The General Unease With Wesley Clark

William M. Arkin is a military affairs analyst who writes regularly for Opinion. E-mail: warkin@igc.org.

America became intimate with its generals during the first Gulf War, when Colin L. Powell and H. Norman Schwarzkopf entered millions of households via CNN. The two men, though both quite popular, could not have been more different.

Powell was photogenic and polished, an American success story. He was a general in the most modern sense, with political and leadership abilities as refined as his military cunning. "Stormin' Norman" Schwarzkopf was a battlefield guy. Known for impolitic outbursts, he was a soldier's soldier, with unlimited loyalty to his troops.

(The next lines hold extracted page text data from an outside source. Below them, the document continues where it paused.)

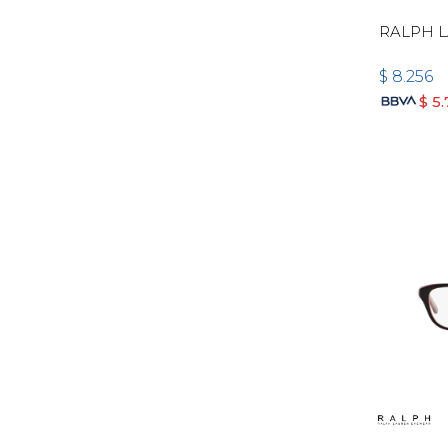
RALPH L
$
8.256
$
5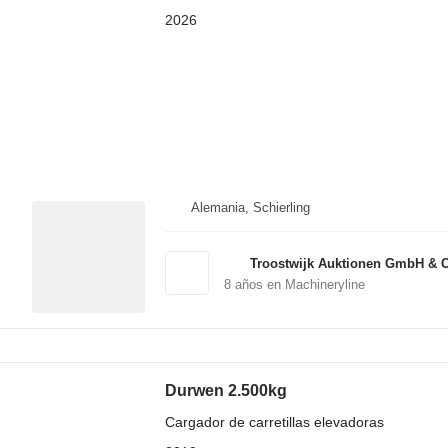
2026
Alemania, Schierling
Troostwijk Auktionen GmbH & 
8
años en Machineryline
Durwen 2.500kg
Cargador de carretillas elevadoras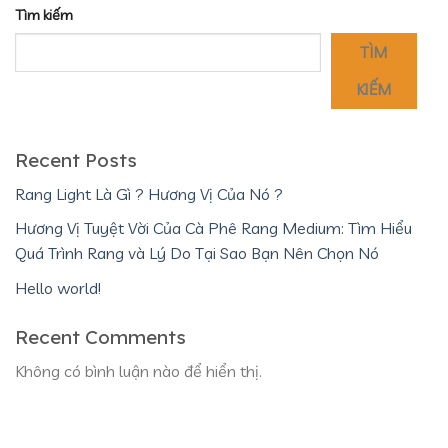
Tìm kiếm
TÌM
KIẾM
Recent Posts
Rang Light Là Gì ? Hương Vị Của Nó ?
Hương Vị Tuyệt Vời Của Cà Phê Rang Medium: Tìm Hiểu
Quá Trình Rang và Lý Do Tại Sao Bạn Nên Chọn Nó
Hello world!
Recent Comments
Không có bình luận nào để hiển thị.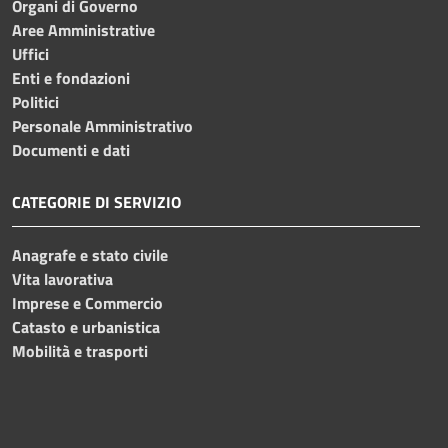
Organi di Governo
Aree Amministrative
Uffici
Enti e fondazioni
Politici
Personale Amministrativo
Documenti e dati
CATEGORIE DI SERVIZIO
Anagrafe e stato civile
Vita lavorativa
Imprese e Commercio
Catasto e urbanistica
Mobilità e trasporti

Now we're getting to know a third Army general, Wesley K. Clark, who announced his candidacy for president in September. It remains to be seen how much support Clark, who ended his military career commanding NATO forces in Kosovo, can drum up from the electorate. But his campaign has so far been met with a surprising lack of support from his former colleagues in the military. Several of his onetime Pentagon bosses have publicly declared that they will not support him. Those declarations have pointed up one of the candidate's major liabilities: Too many of those who have worked with him can't stand him.

The first of the prominent Clark detractors was retired Army Gen. Henry "Hugh" Shelton, Clark's last boss and former chairman of the Joint Chiefs of Staff. Shelton was asked whether he would support Clark during a question-and-answer session after a September lecture in California. "I've known Wes for a long time," Shelton said. "I will tell you the reason he came out of Europe early had to do with integrity and character issues.... I'll just say Wes won't get my vote." Shelton has declined to elaborate.

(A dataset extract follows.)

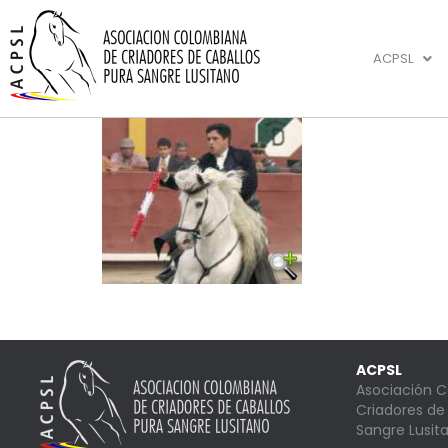
ACPSL
ACPSL
Asociación 
Criadores de
Sangre Lusit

After Shelton's remark, William S. Cohen, secretary of Defense during Clark's time in Kosovo, had this to say to CNN about why Clark was removed from his European post three months earlier than planned: "There was friction between Gen. Clark and myself.... I felt that the ax, as such, when it fell, spoke for itself." Then came Gen. Dennis Reimer, the senior Army officer when Clark retired and also a member of the Joint Chiefs. Clark, he said, "focused too much upward and not down on the soldiers." In military circles, that is considered a major liability for a commander.

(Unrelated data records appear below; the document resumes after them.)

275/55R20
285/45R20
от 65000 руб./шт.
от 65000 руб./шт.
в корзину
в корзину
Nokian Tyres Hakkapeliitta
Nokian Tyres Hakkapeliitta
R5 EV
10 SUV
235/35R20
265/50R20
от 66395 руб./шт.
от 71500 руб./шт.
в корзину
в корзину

Clark said he and Shelton had had "professional disagreements, and obviously for him they became personal." Later, he noted that Shelton's "smear" was more understandable if one considered that Shelton was an informal advisor to fellow North Carolinian Sen. John Edwards, like Clark a Democratic presidential contender.

Clark has not specifically responded to Cohen or Reimer, though the campaign's release of 178 pages of military records and evaluations -- most of his straight-A report cards going back to his West Point days -- is supposed to show that the general wouldn't have been awarded four stars unless his superiors had thought very highly of him.

To be fair to Clark, he and Shelton did have one enormous "professional disagreement." Clark pushed for U.S. involvement in the Kosovo conflict in 1999, even arguing for a full-scale ground war. Shelton -- along with much of the Army leadership -- believed that Yugoslavia was not sufficiently important to America's vital interests to justify a major engagement of U.S. forces.

It is still unclear why Shelton became suspicious of Clark's "integrity." Contrary to what some have asserted, Clark was not operating through a back channel to the White House. Shelton was always Clark's primary point of contact with policymakers. Shelton, Cohen and others did become frustrated with Clark's fervent belief in the Kosovo cause, worrying that his advocacy clouded his military judgment.

Part of the trouble might have been that if Clark was a true believer, he served a secretary of Defense who believed in remaining neutral on matters of foreign policy. A Republican serving in a Democratic administration, Cohen carefully avoided activism, seeing his job as implementing rather than making policy. In 2000, when Clark was recalled from his NATO post three months before he was scheduled to retire, the Pentagon gave the lame excuse that he was being relieved to make way for another general who had to assume the position in order not to retire. But the subtext was clear. Cohen couldn't stand Clark and wanted his own man in the job. He achieved that by appointing Joseph W. Ralston, then vice chairman of the Joint Chiefs. Ralston was Cohen's main advisor and ally in the Pentagon and today works with Cohen as vice chairman of the Cohen Group consulting company.

The criticisms by Reimer, Cohen and Shelton clearly stem, in part, from their having disagreed with Clark over matters of policy. But high-ranking defense officials have disagreements all the time and don't always develop such strong dislikes. Do the criticisms cast any real light on whether Clark would be a good president? Perhaps.

The difference between Clark and the other generals who've become household names -- Schwarzkopf and Powell -- is that the others both engendered strong loyalties. Schwarzkopf was revered by the men and women he commanded, Powell by the leaders he served. Powell, like Clark, was a political general, and yet he was widely respected by both those above and below him in the hierarchy.

Clark too had his strong admirers, most prominent his commander in chief, President Clinton. But he also had prominent detractors, including his three primary military bosses.

"Personalities are important factors in history and military affairs, even though we don't like to admit it," Clark wrote in his book "Waging Modern War." They are a factor in presidential races as well.